Having just returned from nearly a week spent in Gaza, I can tell you that you have it wrong, or at least that your sources have it wrong.
I have heard Israeli gunboats firing at small fishing boats in Gaza waters and I have heard shelling from the other side of the border entering Palestinian fields. I was never afraid of Gaza's population or of its Hamas-led police force or Parliamentarians, but I was afraid of those shootings and shellings.
Did you know that the residents of Gaza have never broken a cease-fire with Israel? Dec. 2008- Jan. 2009, the date of Israel's most recent bloody incursion into occupied Gaza
was supposedly precipitated by "rockets" (could we more correctly call these weapons of less destruction "Roman candles"?)

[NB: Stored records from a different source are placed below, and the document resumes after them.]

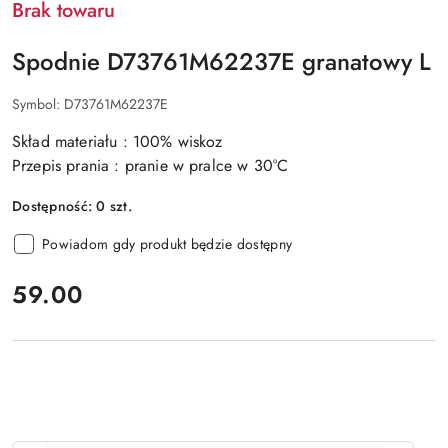
Brak towaru
Spodnie D73761M62237E granatowy L
Symbol:
D73761M62237E
Skład materiału : 100% wiskoz
Przepis prania : pranie w pralce w 30°C
Dostępność:
0
szt.
Powiadom gdy produkt będzie dostępny
cena:
59.00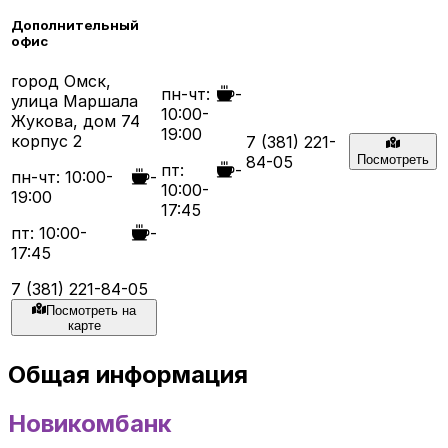
Дополнительный
офис
город Омск,
пн-чт:
-
улица Маршала
10:00-
Жукова, дом 74
19:00
корпус 2
7 (381) 221-
84-05
Посмотреть
пт:
-
пн-чт: 10:00-
-
10:00-
19:00
17:45
пт: 10:00-
-
17:45
7 (381) 221-84-05
Посмотреть на
карте
Общая информация
Новикомбанк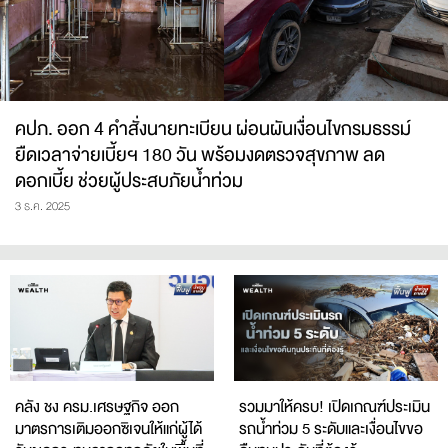
คปภ. ออก 4 คำสั่งนายทะเบียน ผ่อนผันเงื่อนไขกรมธรรม์
ยืดเวลาจ่ายเบี้ยฯ 180 วัน พร้อมงดตรวจสุขภาพ ลด
ดอกเบี้ย ช่วยผู้ประสบภัยน้ำท่วม
3 ธ.ค. 2025
คลัง ชง ครม.เศรษฐกิจ ออก
รวมมาให้ครบ! เปิดเกณฑ์ประเมิน
มาตรการเติมออกซิเจนให้แก่ผู้ได้
รถน้ำท่วม 5 ระดับและเงื่อนไขขอ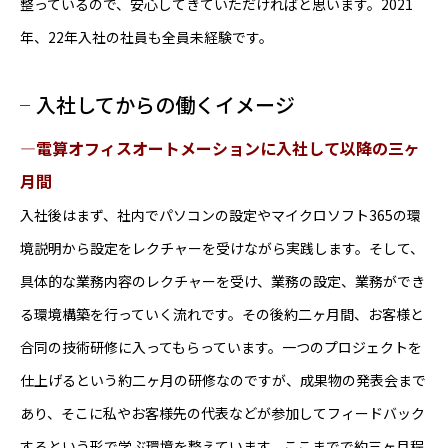
整っているので、安心してきていただければと思います。2021
年、22年入社の社員も全員未経験です。
入社してからの働くイメージ
―電算オフィスオートメーションに入社して以降の三ヶ
月間
入社後はまず、社内でパソコンの設定やマイクロソフト365の環
境説明から設定をレクチャーを受けながら実践します。そして、
具体的な業務内容のレクチャーを受け、業務の設定、業務ができ
る環境構築を行っていく流れです。その後約二ヶ月間、お客様と
合同の技術研修に入ってもらっています。一つのプロジェクトを
仕上げるという約二ヶ月の研修なのですが、成果物の発表会まで
あり、そこに私やお客様先の代表などが参加してフィードバック
するという形で学ぶ環境を整えています。ここまでで約三ヶ月程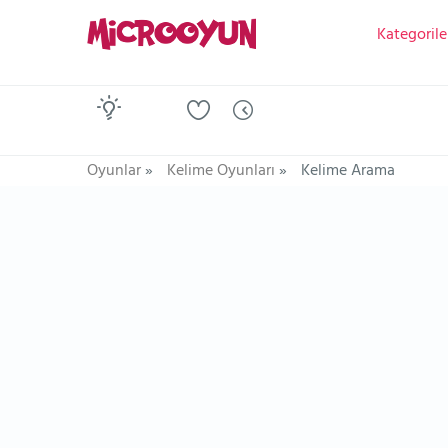
Kategorile
Oyunlar
»
Kelime Oyunları
»
Kelime Arama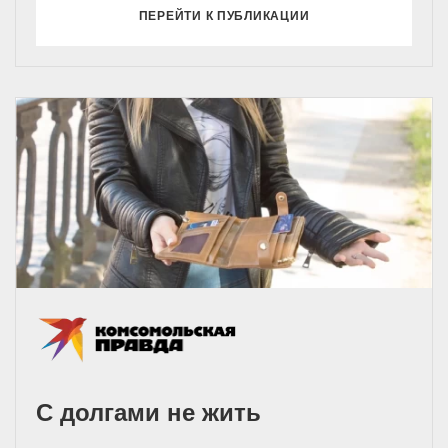
ПЕРЕЙТИ К ПУБЛИКАЦИИ
С долгами не жить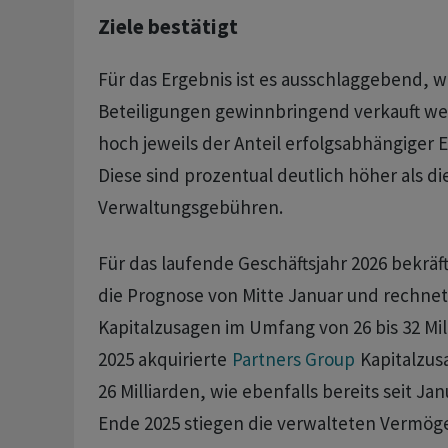
Ziele bestätigt
Für das Ergebnis ist es ausschlaggebend, wi
Beteiligungen gewinnbringend verkauft we
hoch jeweils der Anteil erfolgsabhängiger 
Diese sind prozentual deutlich höher als die
Verwaltungsgebühren.
Für das laufende Geschäftsjahr 2026 bekrä
die Prognose von Mitte Januar und rechnet
Kapitalzusagen im Umfang von 26 bis 32 Mil
2025 akquirierte
Partners Group
Kapitalzus
26 Milliarden, wie ebenfalls bereits seit Jan
Ende 2025 stiegen die verwalteten Vermöge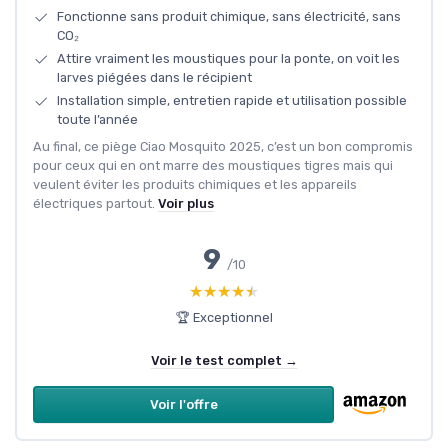
Fonctionne sans produit chimique, sans électricité, sans
CO₂
Attire vraiment les moustiques pour la ponte, on voit les
larves piégées dans le récipient
Installation simple, entretien rapide et utilisation possible
toute l’année
Au final, ce piège Ciao Mosquito 2025, c’est un bon compromis
pour ceux qui en ont marre des moustiques tigres mais qui
veulent éviter les produits chimiques et les appareils
électriques partout.
Voir plus
9
/10
★★★★★
★★★★★
🏆 Exceptionnel
Voir le test complet →
Voir l'offre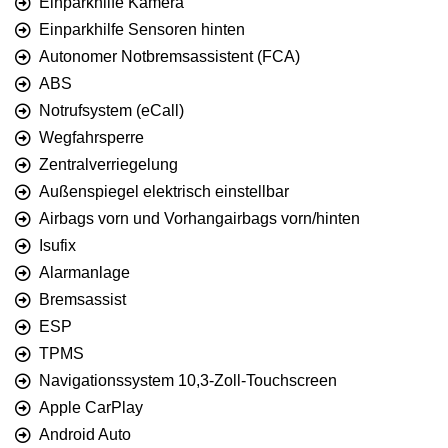
Einparkhilfe Kamera
Einparkhilfe Sensoren hinten
Autonomer Notbremsassistent (FCA)
ABS
Notrufsystem (eCall)
Wegfahrsperre
Zentralverriegelung
Außenspiegel elektrisch einstellbar
Airbags vorn und Vorhangairbags vorn/hinten
Isufix
Alarmanlage
Bremsassist
ESP
TPMS
Navigationssystem 10,3-Zoll-Touchscreen
Apple CarPlay
Android Auto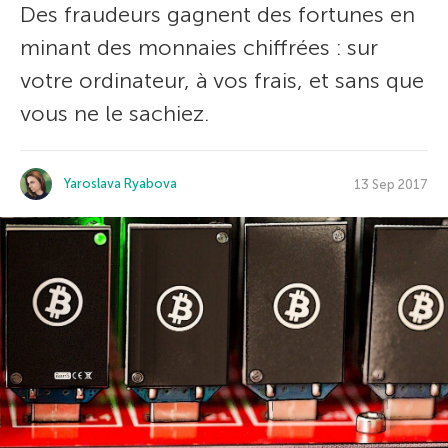
Des fraudeurs gagnent des fortunes en
minant des monnaies chiffrées : sur
votre ordinateur, à vos frais, et sans que
vous ne le sachiez.
Yaroslava Ryabova
13 Sep 2017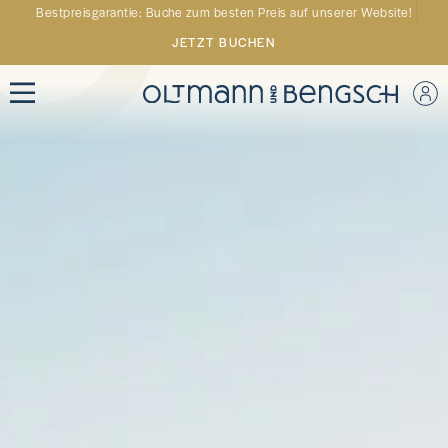
Bestpreisgarantie: Buche zum besten Preis auf unserer Website!
JETZT BUCHEN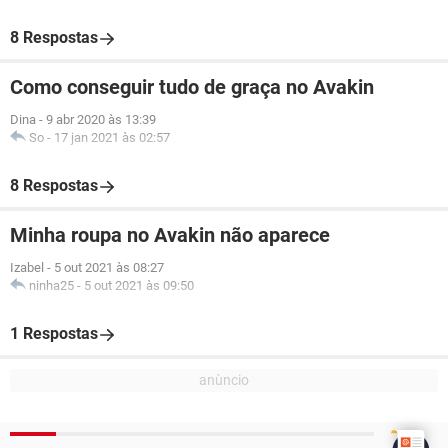
8 Respostas
Como conseguir tudo de graça no Avakin
Dina
-
9 abr 2020 às 13:39
So
-
17 jan 2021 às 02:57
8 Respostas
Minha roupa no Avakin não aparece
Izabel
-
5 out 2021 às 08:27
ninha25
-
5 out 2021 às 09:50
1 Respostas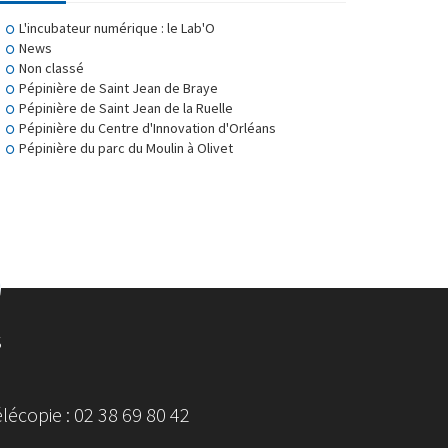
L'incubateur numérique : le Lab'O
News
Non classé
Pépinière de Saint Jean de Braye
Pépinière de Saint Jean de la Ruelle
Pépinière du Centre d'Innovation d'Orléans
Pépinière du parc du Moulin à Olivet
S
écopie : 02 38 69 80 42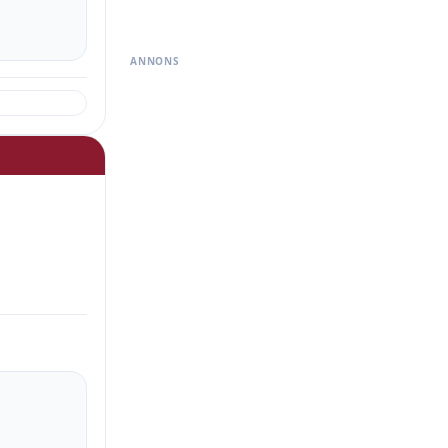
ANNONS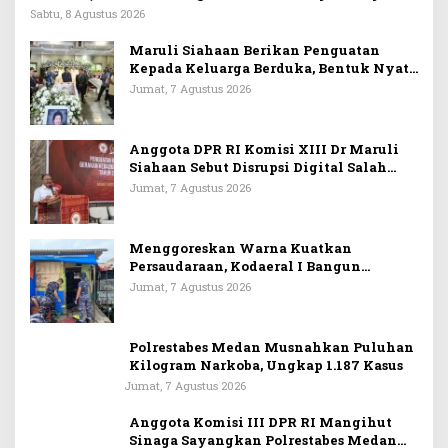
Sabtu, 8 Agustus 2026
Maruli Siahaan Berikan Penguatan
Kepada Keluarga Berduka, Bentuk Nyata
Arti Persahabatan
Jumat, 7 Agustus 2026
Anggota DPR RI Komisi XIII Dr Maruli
Siahaan Sebut Disrupsi Digital Salah
Satu Tantangan Dalam Memperkuat
Jumat, 7 Agustus 2026
Ideologi Pancasila
Menggoreskan Warna Kuatkan
Persaudaraan, Kodaeral I Bangun
Kedekatan Dengan Masyarakat Pesisir
Jumat, 7 Agustus 2026
Polrestabes Medan Musnahkan Puluhan
Kilogram Narkoba, Ungkap 1.187 Kasus
Jumat, 7 Agustus 2026
Anggota Komisi III DPR RI Mangihut
Sinaga Sayangkan Polrestabes Medan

by bad Hamas at good Israel. Israel, however, has conveniently forgotten to inform the media that IT broke the cease fire with Hamas by firing missile into Gaza in order to take out several Hamas members. That little omitted fact kind of changes the impact of the story, don't you think? i.e. the Palestinians have a right to defend themselves against aggression as much as the Zionists do.
There are always 2 sides to every story and before you confer the status of 'lily-whiteness' on the
Israelis of Zionist persuasion, I would suggest that you update your cache of knowledge by doing some homework on the second half of the story. An excellent suggested book: "Palestine Inside Out" by Saree Makdisi.